Liam Halligan in the Telegraph this morning (I like him):
“ Liam Halligan
23 February 2025 8:00am GMT
Friedrich Merz – the 69-year-old Christian Democratic Union (CDU) leader – looks set to become German chancellor after federal elections on Sunday.
Having served a lacklustre four-year tenure, Olaf Scholz of the Social Democratic Party will certainly lose the top job. While the make-up of the ruling coalition remains in play, Merz will run a very different government to both Scholz and his CDU predecessor, Angela Merkel, shifting his party decidedly towards the Right.
That’s not surprising, with Alternative für Deutschland (AfD) likely to be Germany’s official opposition, commanding around 140 to 150 seats in the 630-seat Bundestag, on around 20pc of the vote.
AfD is likely to have doubled its support since 2021, on a platform of tough anti-crime policies including the forced “re-migration” of illegal arrivals. With some members closely-linked to neo-Nazi movements, AfD will dominate the headlines after these pivotal German elections.

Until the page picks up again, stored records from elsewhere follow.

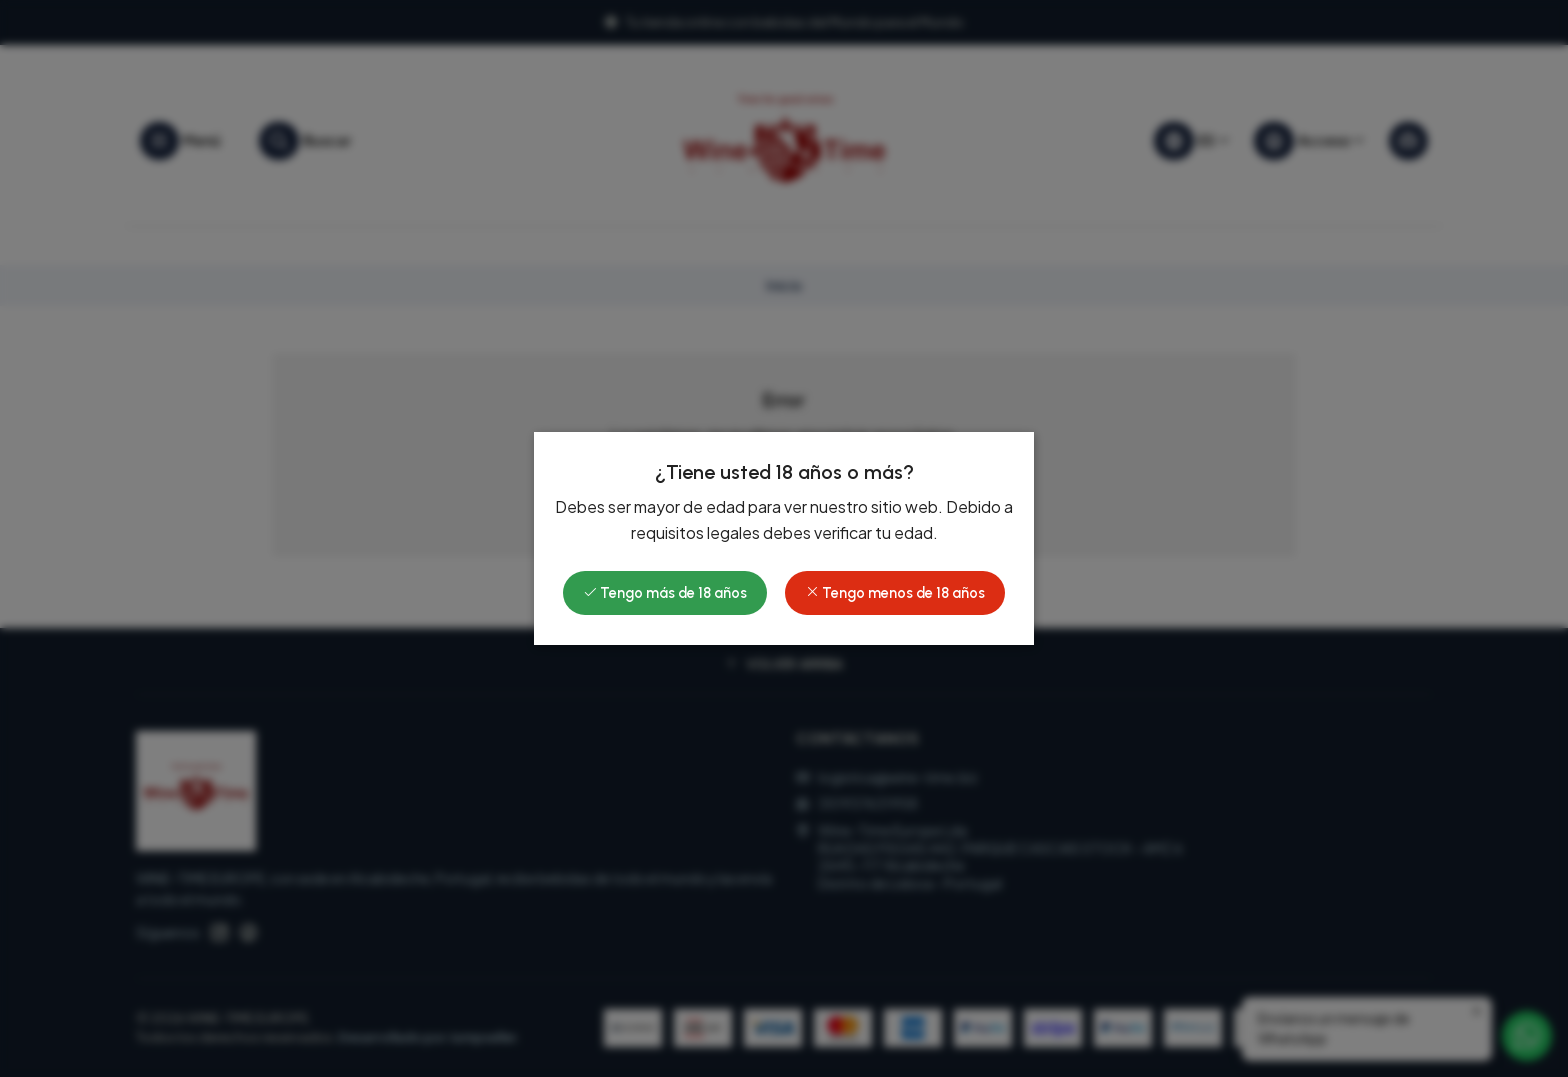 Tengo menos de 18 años (895, 593)
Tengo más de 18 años (665, 593) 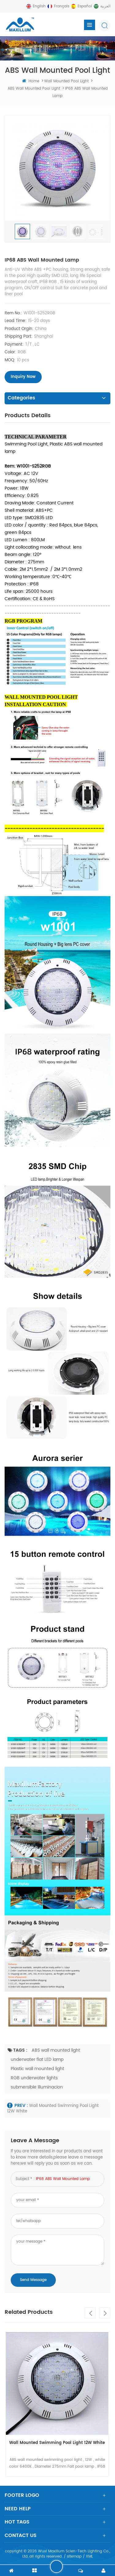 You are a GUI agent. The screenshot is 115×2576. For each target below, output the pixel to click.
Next (104, 2312)
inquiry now (23, 377)
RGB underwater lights (34, 2077)
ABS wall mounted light (56, 2050)
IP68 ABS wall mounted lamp (63, 2179)
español (85, 6)
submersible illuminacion (37, 2087)
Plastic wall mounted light (37, 2068)
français (61, 6)
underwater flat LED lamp (37, 2059)
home (30, 81)
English (39, 6)
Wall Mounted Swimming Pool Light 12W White (53, 2109)
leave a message (56, 2566)
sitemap (74, 2556)
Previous (90, 2312)
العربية (105, 6)
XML (89, 2556) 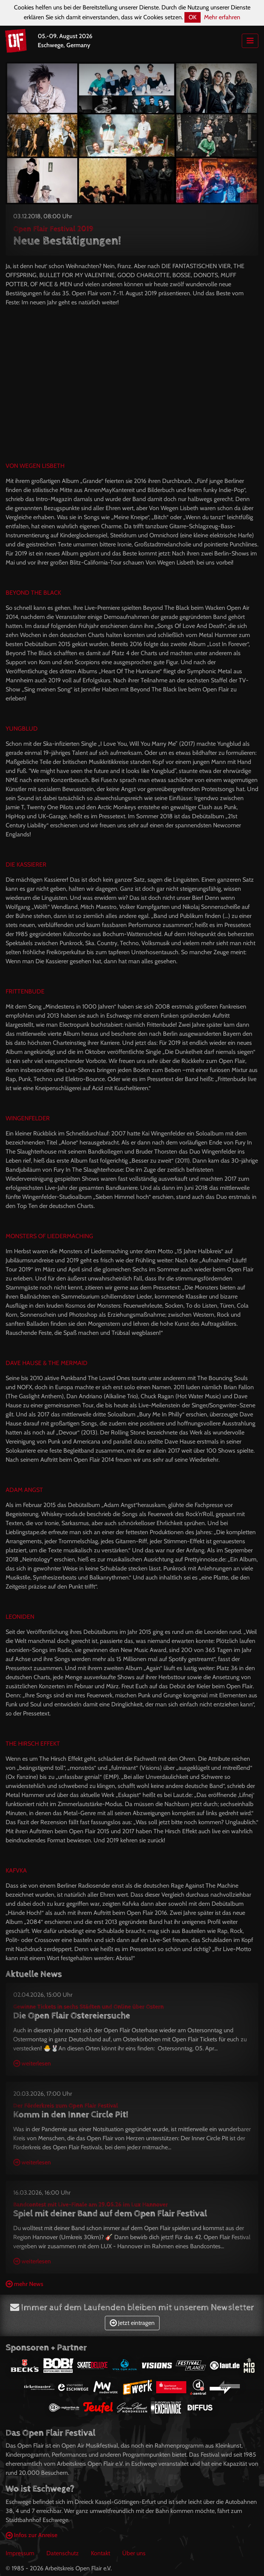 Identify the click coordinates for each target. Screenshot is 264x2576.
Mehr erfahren (222, 17)
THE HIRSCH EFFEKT (33, 1743)
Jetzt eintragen (132, 2322)
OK (192, 17)
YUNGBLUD (22, 728)
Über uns (134, 2553)
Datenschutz (62, 2553)
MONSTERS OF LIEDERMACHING (49, 1236)
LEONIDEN (20, 1616)
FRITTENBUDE (25, 991)
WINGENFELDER (28, 1118)
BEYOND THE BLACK (33, 592)
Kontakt (100, 2553)
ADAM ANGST (24, 1489)
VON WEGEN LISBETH (35, 465)
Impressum (20, 2553)
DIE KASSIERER (26, 864)
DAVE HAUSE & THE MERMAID (46, 1363)
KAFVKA (16, 1870) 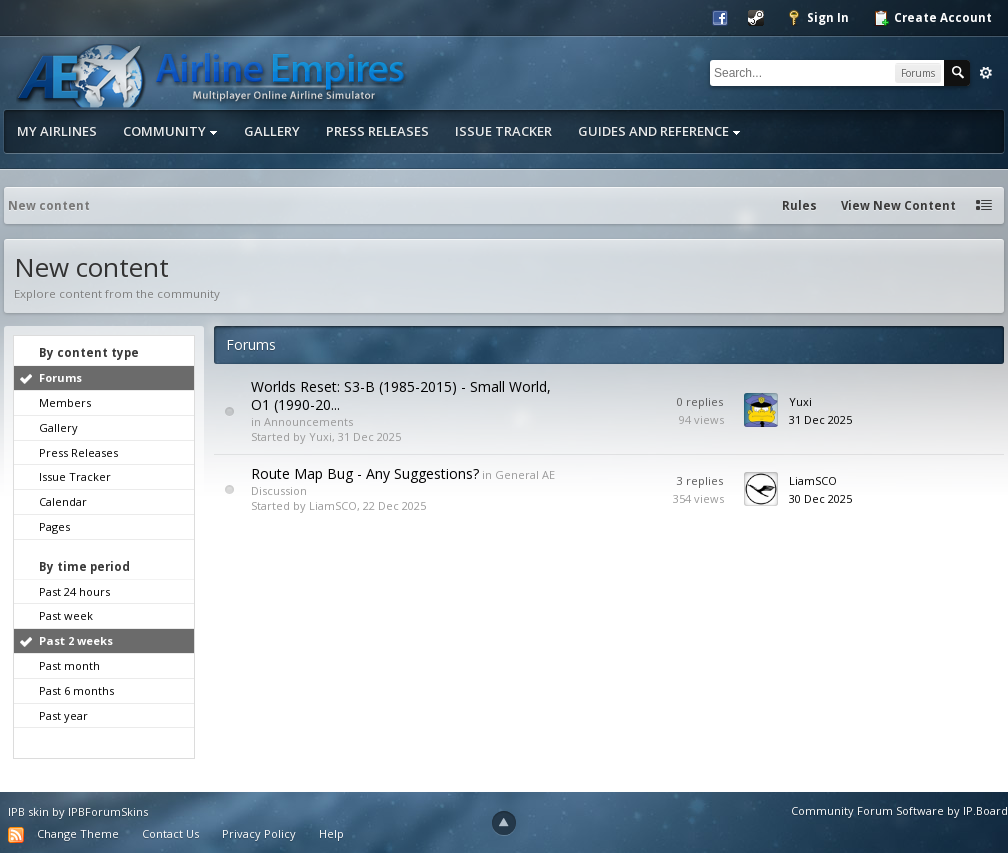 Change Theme (78, 833)
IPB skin (28, 811)
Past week (66, 615)
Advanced (986, 73)
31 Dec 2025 (820, 419)
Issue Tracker (503, 131)
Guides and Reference (659, 131)
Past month (69, 665)
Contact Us (170, 833)
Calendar (63, 501)
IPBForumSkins (108, 811)
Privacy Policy (259, 833)
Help (331, 833)
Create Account (932, 18)
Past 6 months (76, 690)
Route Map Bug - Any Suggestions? (365, 473)
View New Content (898, 205)
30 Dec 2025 (820, 498)
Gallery (272, 131)
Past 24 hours (74, 591)
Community (170, 131)
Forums (60, 377)
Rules (799, 205)
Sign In (817, 18)
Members (65, 402)
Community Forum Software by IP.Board (899, 810)
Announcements (308, 421)
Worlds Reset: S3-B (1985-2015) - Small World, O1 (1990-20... (401, 395)
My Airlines (57, 131)
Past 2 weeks (76, 640)
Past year (63, 715)
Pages (54, 526)
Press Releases (377, 131) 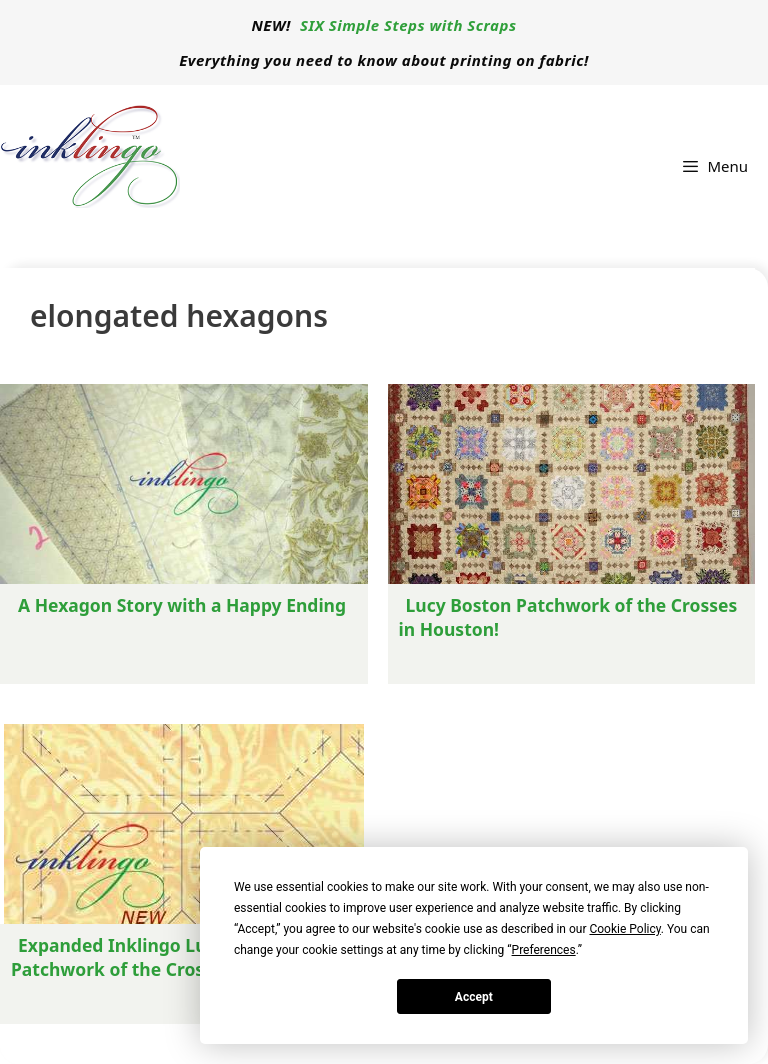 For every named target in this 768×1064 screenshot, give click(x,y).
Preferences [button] (544, 950)
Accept (474, 997)
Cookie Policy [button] (624, 929)
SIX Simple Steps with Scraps (408, 25)
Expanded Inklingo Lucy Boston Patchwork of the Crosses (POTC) (152, 957)
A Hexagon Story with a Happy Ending (182, 605)
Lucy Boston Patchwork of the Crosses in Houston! (568, 617) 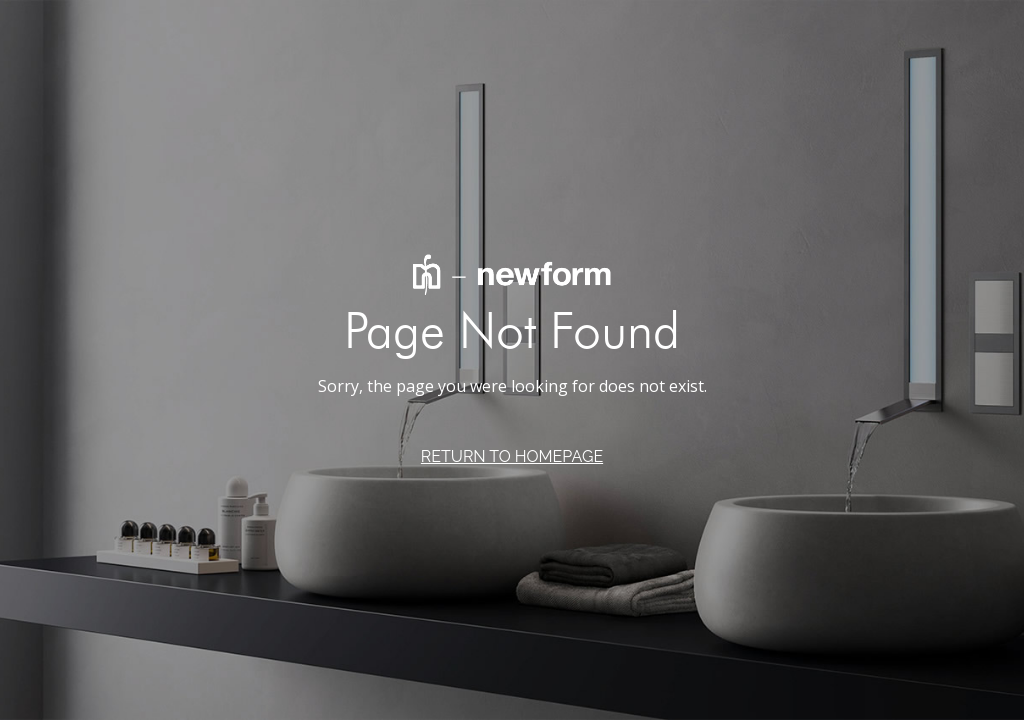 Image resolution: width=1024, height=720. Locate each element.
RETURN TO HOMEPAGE (512, 456) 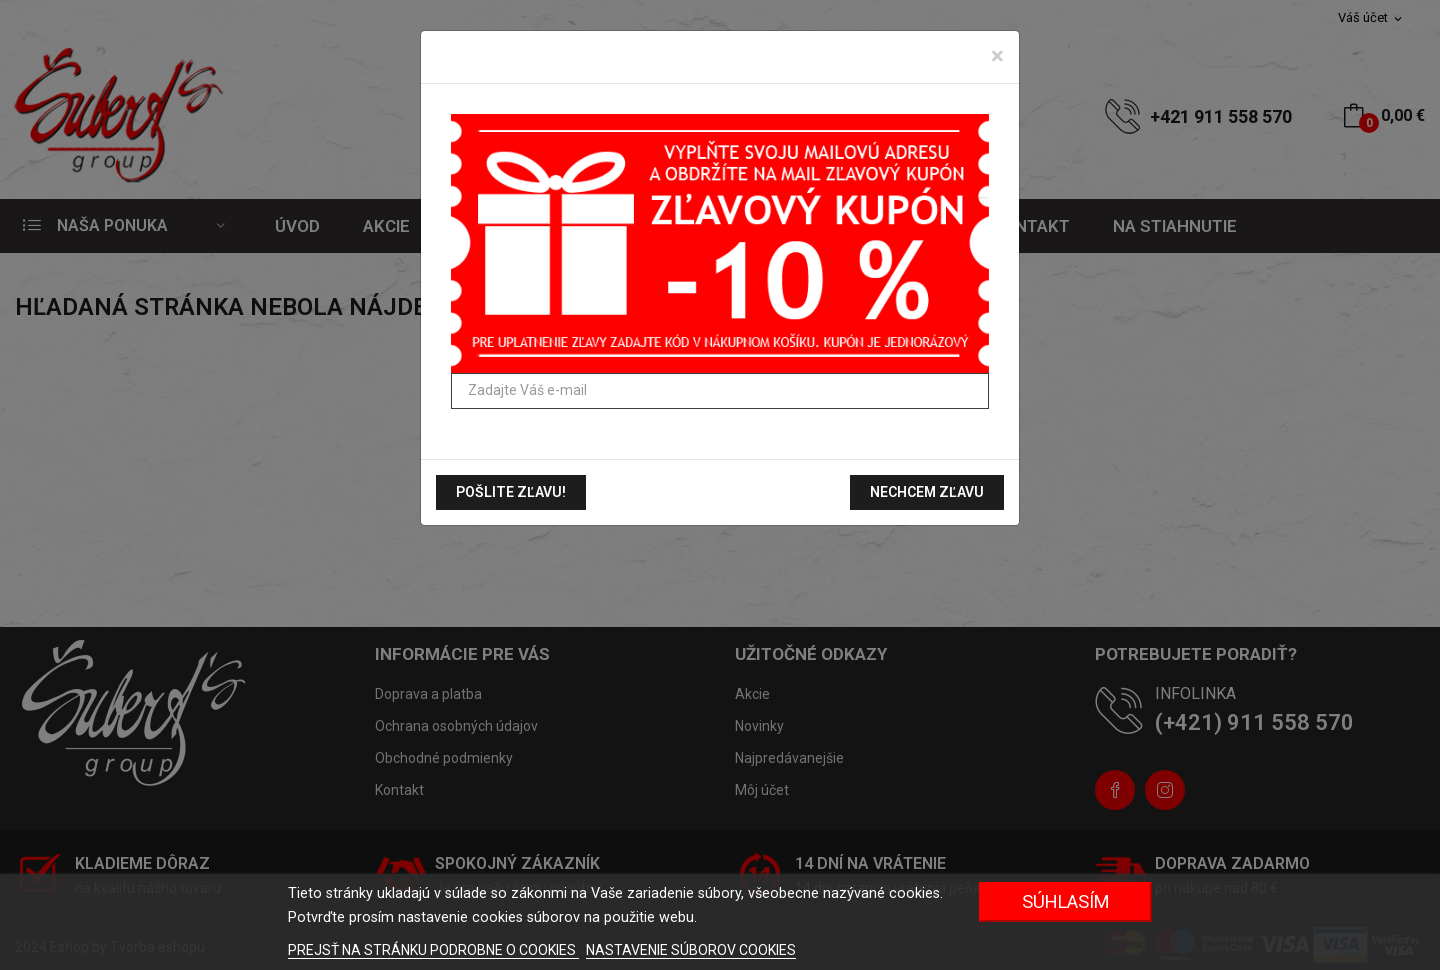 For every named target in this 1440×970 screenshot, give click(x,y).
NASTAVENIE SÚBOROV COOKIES (691, 950)
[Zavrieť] (997, 56)
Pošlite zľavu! (511, 492)
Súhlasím (1066, 901)
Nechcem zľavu (927, 492)
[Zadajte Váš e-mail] (720, 391)
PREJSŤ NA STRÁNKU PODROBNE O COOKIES (433, 950) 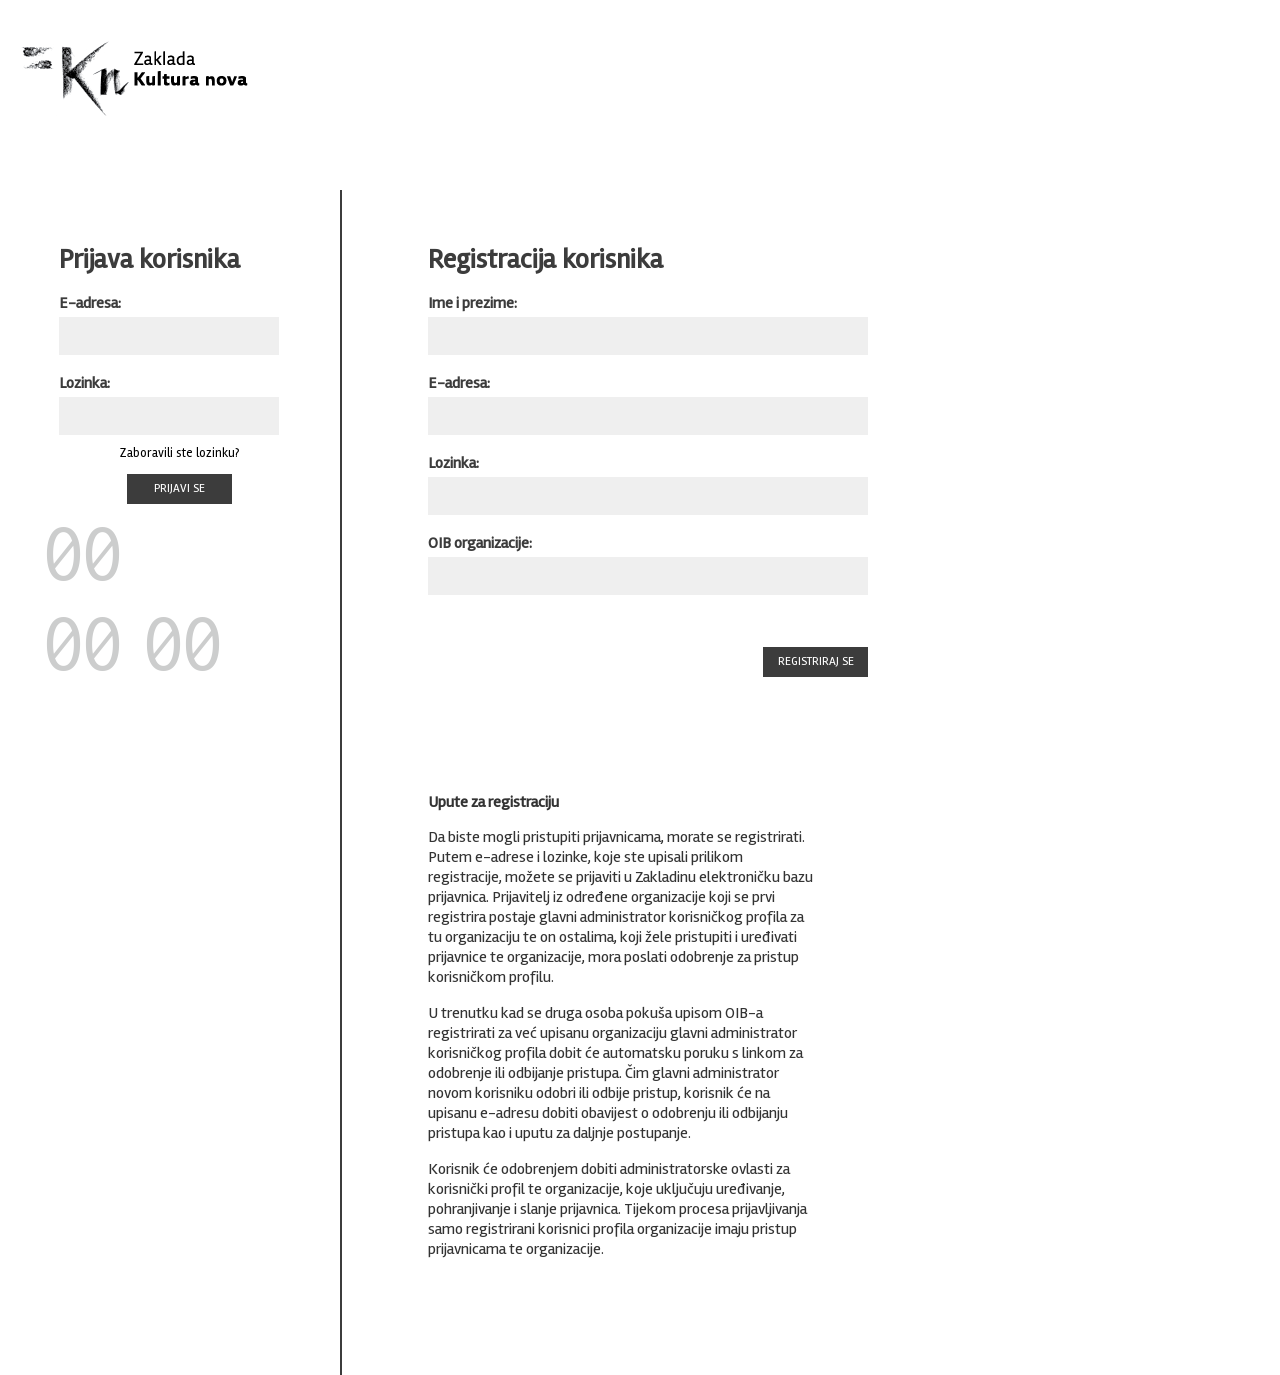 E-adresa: (90, 303)
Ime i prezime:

Enjoying strong support among younger voters who are worried about job security and rapid cultural change, AfD could form Germany’s government after the next scheduled federal elections in 2029.
Whether that happens depends in large part on Germany’s ability to stage a dramatic economic recovery.
Back in February 2022, days after Russia invaded Ukraine, Olaf Scholz said Germany faced a “zeitenwende” – or turning point. The country needed to find a new growth engine.
But instead of the European Union’s powerhouse achieving rapid post-lockdown growth or playing a truly decisive role in the continent’s most serious military conflict in seventy years, the country has since stagnated.
For the last quarter century, Germany has been fuelled by cheap energy from Russia and lucrative exports to China. That model is now broken, just as a resurgent Donald Trump is upending Nato and threatening tariffs on the EU, leaving the world’s fourth-largest economy mired in stagnation and angst about the future.”